[Data entries]
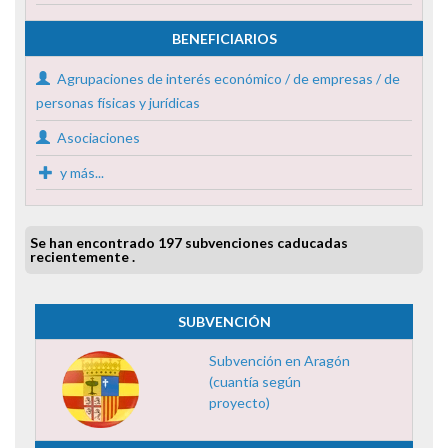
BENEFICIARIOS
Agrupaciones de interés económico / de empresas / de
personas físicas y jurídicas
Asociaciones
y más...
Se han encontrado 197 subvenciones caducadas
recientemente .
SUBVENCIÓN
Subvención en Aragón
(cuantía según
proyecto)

...

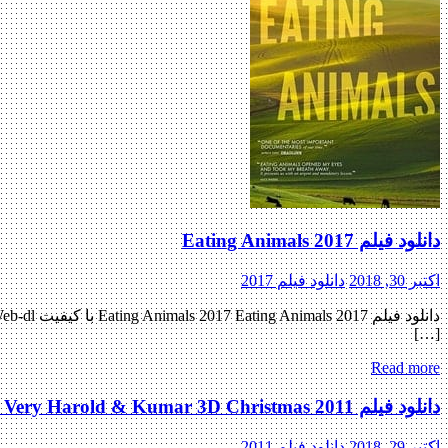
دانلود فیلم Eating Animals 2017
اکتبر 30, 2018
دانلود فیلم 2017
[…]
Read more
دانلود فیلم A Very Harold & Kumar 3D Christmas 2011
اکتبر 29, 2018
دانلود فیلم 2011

▶ What the task requires
Report how many lines above contain the string "فیلم". Please write the number only.

▶ Answer below
4